Head of the Economics Department at the University of Ghana, Professor Peter Quartey, has asked that government considers renegotiation of the IMF deal to reverse the conditionality which prohibits the central bank from financing government.
His call comes on the back of government’s decision to abandon the sale of its fifth Eurobond of US$1 billion, as investors demand higher yield to cushion against risk in the year the country prepares to go to the polls.
The fourth Eurobond issued last October raised US$1 billion with a yield of 10.75 percent, although the target was to raise US$1.5 billion at a 9.5 percent yield.
Prof. Quartey said the condition in the US$918 million Extended Credit Facility (ECF) that requires the central bank to reduce government’s financing to zero beginning this year, has left government cash-strapped, hence, pushing it to the European market for the fifth time.
“There is a big revenue gap that government needs to fill. Since the IMF programme does not allow the Bank of Ghana to finance government any longer, it has become necessary that government must find alternatives to raise revenue. So I think this influenced the decision of government to attempt issuing a fifth Eurobond so it can raise money to close the revenue gap,” he told the B&FT.
Government, he said, “must sit down with the IMF again and renegotiate some of the conditions, specifically the one that calls for zero financing from the central bank. It is possible and it can be done.”
He further advised government to find alternative ways of raising revenue, keep its spending under control and fight corruption in order to protect the limited public purse.
Economic Policy think-thank Institute for Fiscal Studies (IFS) has equally questioned the relevance of the zero-financing arrangement, calling for its retraction.
In an interaction with the media last month to review the IMF programme, Executive Director for IFS, Professor Newman Kusi, said: “Strengthening the central bank’s independence is supported, but reduction of the bank’s financing for government to zero in 2016 is unrealistic”.
Previously, the BoG Act required that the central bank could finance government, but not beyond 10 percent of the present year’s fiscal revenues.
In the wake of the Eurobond failure, the Finance Ministry has said it will tap into the Sinking Fund to raise revenue to settle maturing debts.
In a press statement last week, the ministry said: “The purpose of the Fund is to periodically redeem our external and domestic debt, especially current bullet loans.
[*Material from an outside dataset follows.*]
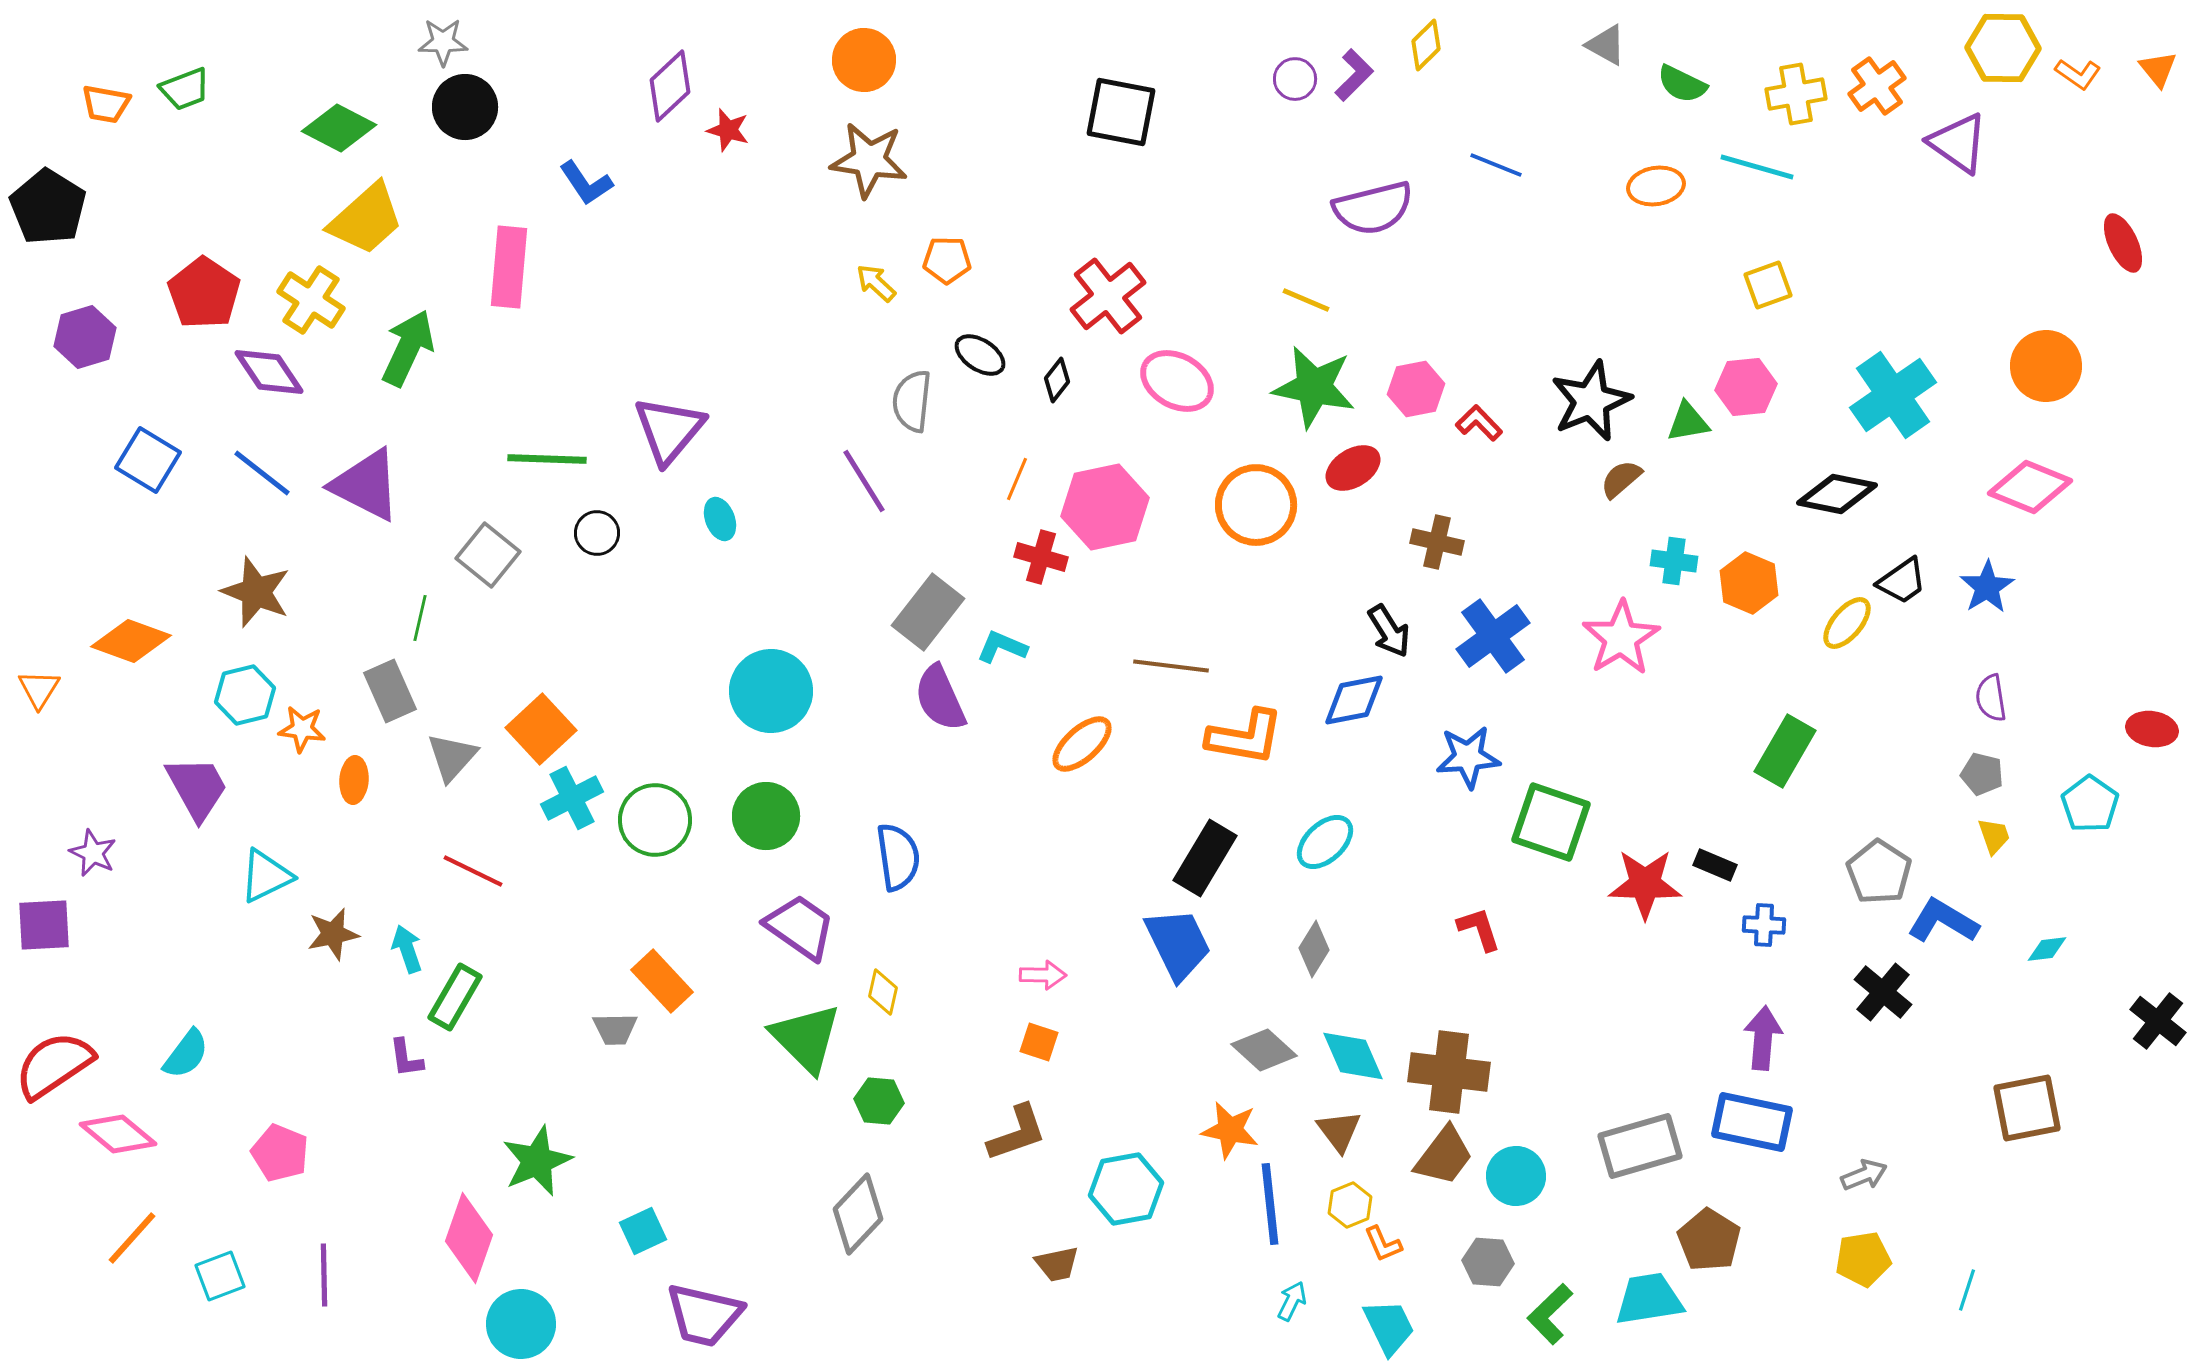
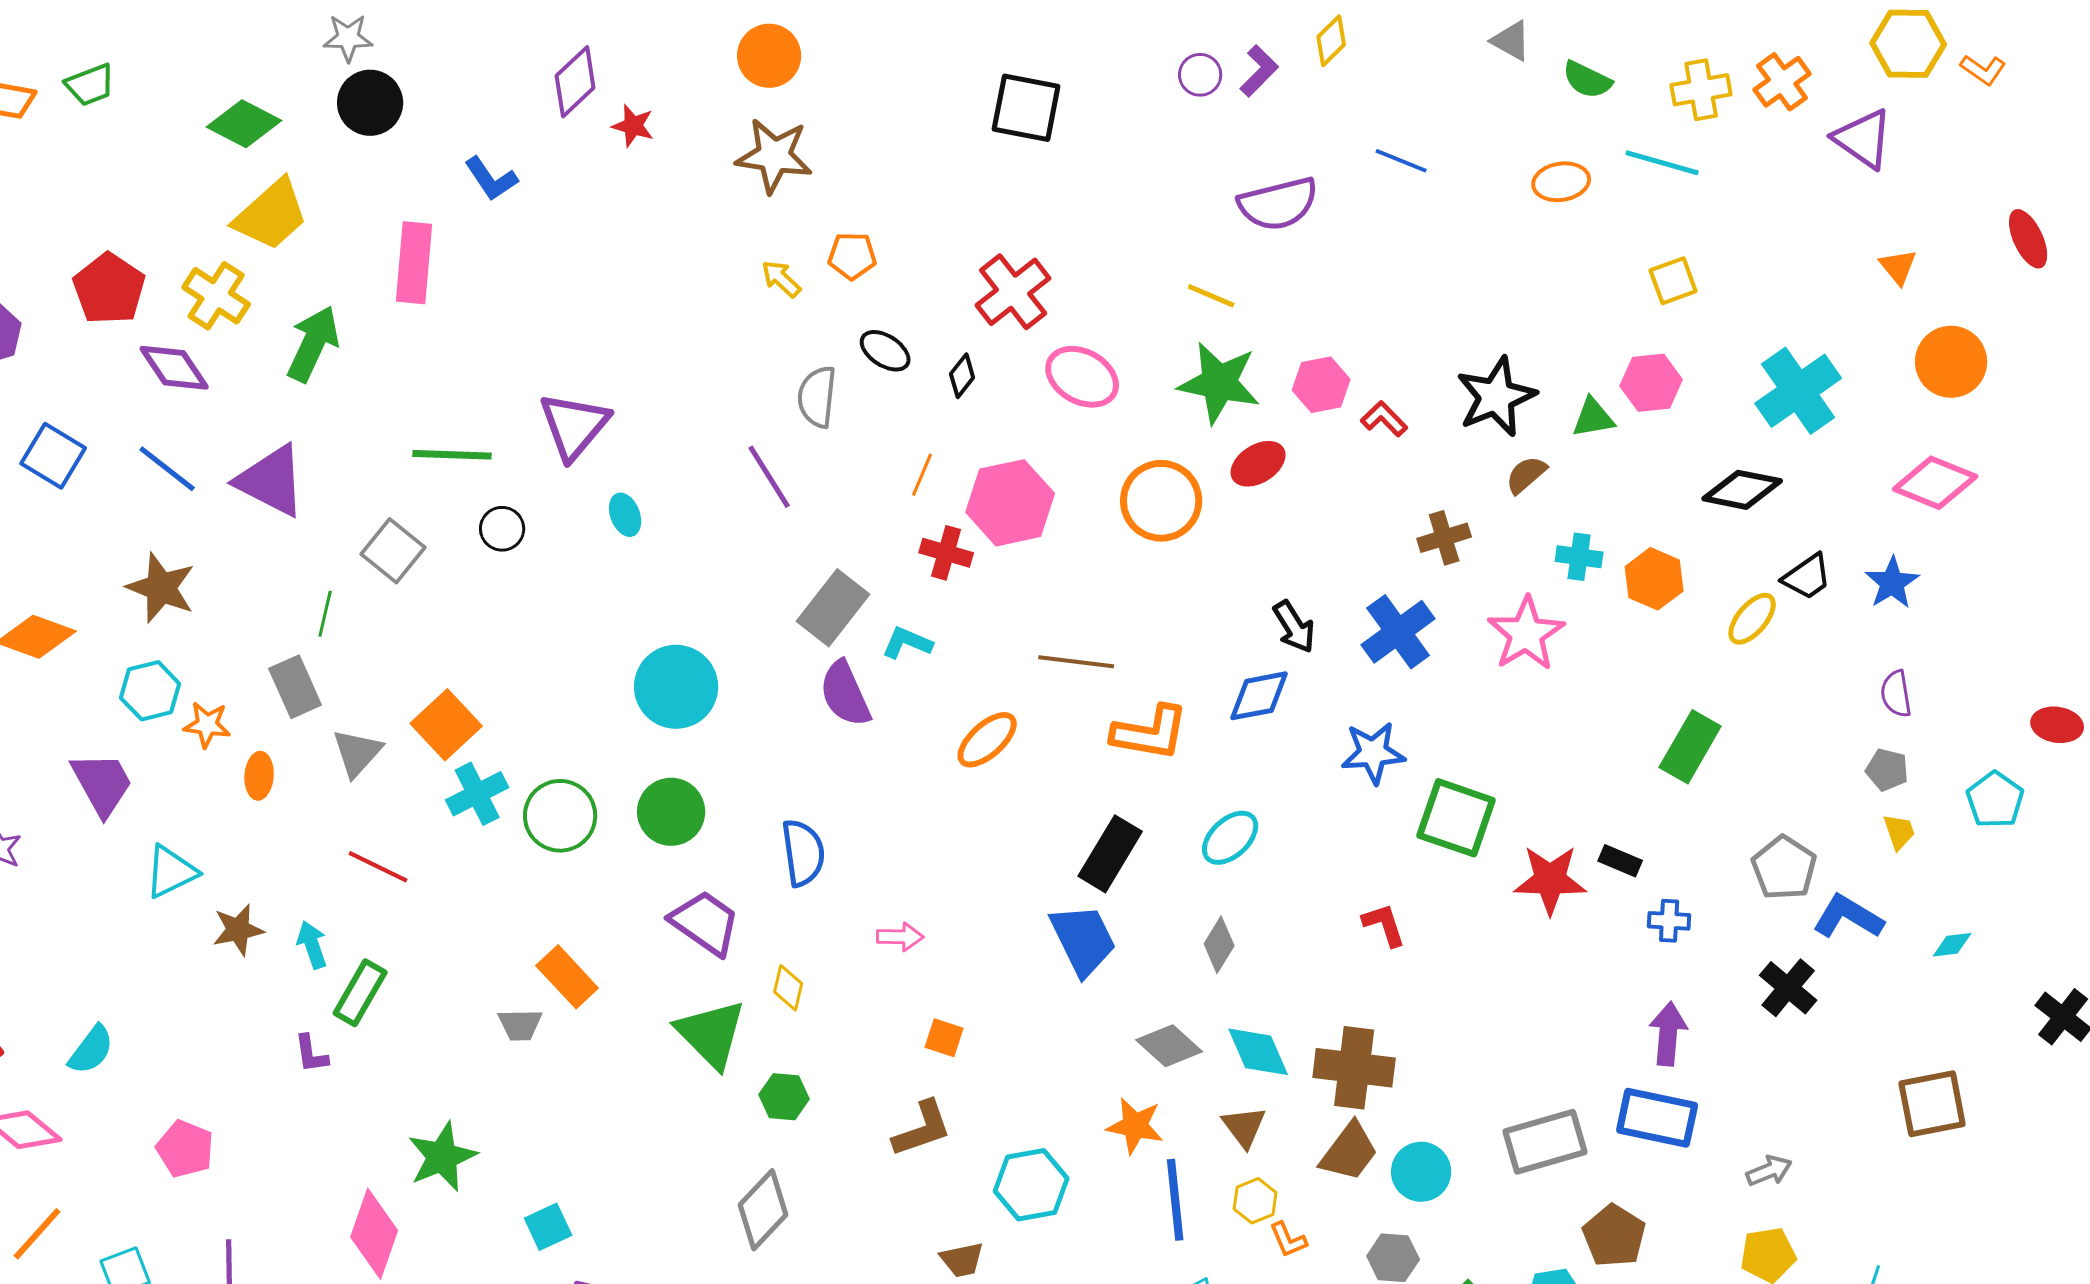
orange triangle: (2158, 69) -> (1898, 267), moved
brown cross: (1437, 542) -> (1444, 538), moved, turned -30
pink arrow: (1043, 975) -> (900, 937), moved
As at April 2016, an amount of about US$100.0 million had accumulated in the Sinking Fund.”
The statement said: “Under our Eurobond “buy-back” program (repurchase of outstanding bonds under favourable market conditions), Government has used a portion of the Sinking Fund proceeds to redeem US$30.0 million of the Sovereign Bond issued in 2007, incrementally from the markets,” Terkper explained to Parliament.
It said, however, that government will continue to build on its dialog with international investors while monitoring the markets and the International Monetary Fund (IMF) Board process with respect to the Third Review of the ongoing US$918 million Extended Credit Facility arrangement.